Pole Dancing in Chicken


There’s about 60 residents here in Chicken during the summer, when things are jumping. During the winter, only about 15 people remain. Winter or summer they get their mail by plane.


Downtown Chicken, with our own Chicken Man, Robert


12:15 pm North of Chicken, AK

We can see why they get their mail by plane—the road north of Chicken is a dirt and gravel road. We’re able to go maybe 20 or 25 miles per hour. Whew!


A picturesque pull-out beckons and we pull over and lounge for a bit by a babbling brook right out of a beer commercial. Since there’s no traffic (few other people are this crazy), it’s all quiet and peaceful and idyllic and we thank Harvey for bringing us here.
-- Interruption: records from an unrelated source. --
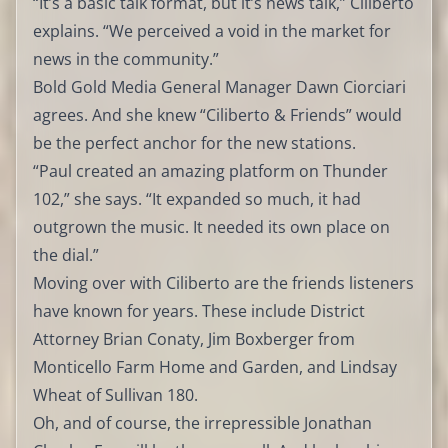
“It’s a basic talk format, but it’s news talk,” Ciliberto
explains. “We perceived a void in the market for
news in the community.”
Bold Gold Media General Manager Dawn Ciorciari
agrees. And she knew “Ciliberto & Friends” would
be the perfect anchor for the new stations.
“Paul created an amazing platform on Thunder
102,” she says. “It expanded so much, it had
outgrown the music. It needed its own place on
the dial.”
Moving over with Ciliberto are the friends listeners
have known for years. These include District
Attorney Brian Conaty, Jim Boxberger from
Monticello Farm Home and Garden, and Lindsay
Wheat of Sullivan 180.
Oh, and of course, the irrepressible Jonathan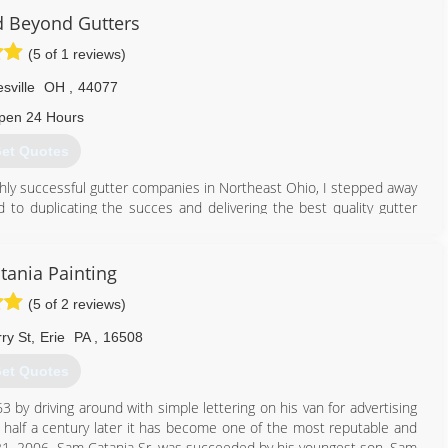
 Beyond Gutters
(5 of 1 reviews)
sville
OH
,
44077
pen 24 Hours
et Quotes
ighly successful gutter companies in Northeast Ohio, I stepped away
 to duplicating the succes and delivering the best quality gutter
330) 459-1988
tania Painting
(5 of 2 reviews)
ry St
,
Erie
PA
,
16508
et Quotes
63 by driving around with simple lettering on his van for advertising
 half a century later it has become one of the most reputable and
 21, 2006, Sam Catania Sr. was succeeded by his youngest son, Sam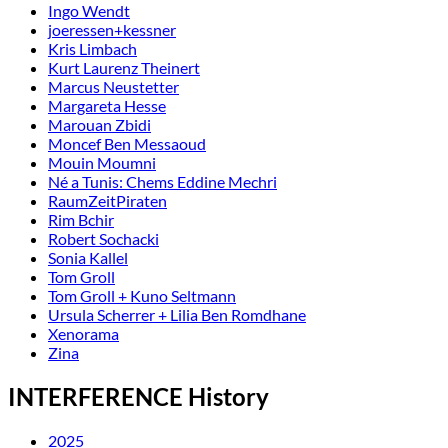
Ingo Wendt
joeressen+kessner
Kris Limbach
Kurt Laurenz Theinert
Marcus Neustetter
Margareta Hesse
Marouan Zbidi
Moncef Ben Messaoud
Mouin Moumni
Né a Tunis: Chems Eddine Mechri
RaumZeitPiraten
Rim Bchir
Robert Sochacki
Sonia Kallel
Tom Groll
Tom Groll + Kuno Seltmann
Ursula Scherrer + Lilia Ben Romdhane
Xenorama
Zina
INTERFERENCE History
2025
Gini contemplates the creek


Video of Harvey resting by the babbling brook


1:00 pm 10 miles south of the Border

And the skies parted and the Angel of the Lord descended and decreed, “Behold the road I have created for you! It is asphalt and smooth as an infants behind and thou shalt journey in comfort!” And it was indeed beautiful and our travelers wept to see such a beautiful, smooth road. Yeah, verily, it even hath lane markings and they were joyful, indeed.


2:15 pm U.S. / Canada border

(It didn’t take more than an hour to get here, we just changed time zones and leapt ahead an hour.)


We get the definite impression that we’ve interrupted the afternoon’s tedium for the customs agents. We’re the only ones here and we have a nice chat with the customs guy, who’s happy that we filled out the ArriveCAN app and sends us merrily on our way.


This highway is called the “Top of the World Highway,” and we find out it’s not just because it’s at the top of the maps. It just keeps going up and up and up. We end up looking out across hundreds of miles of rolling tree-covered hills.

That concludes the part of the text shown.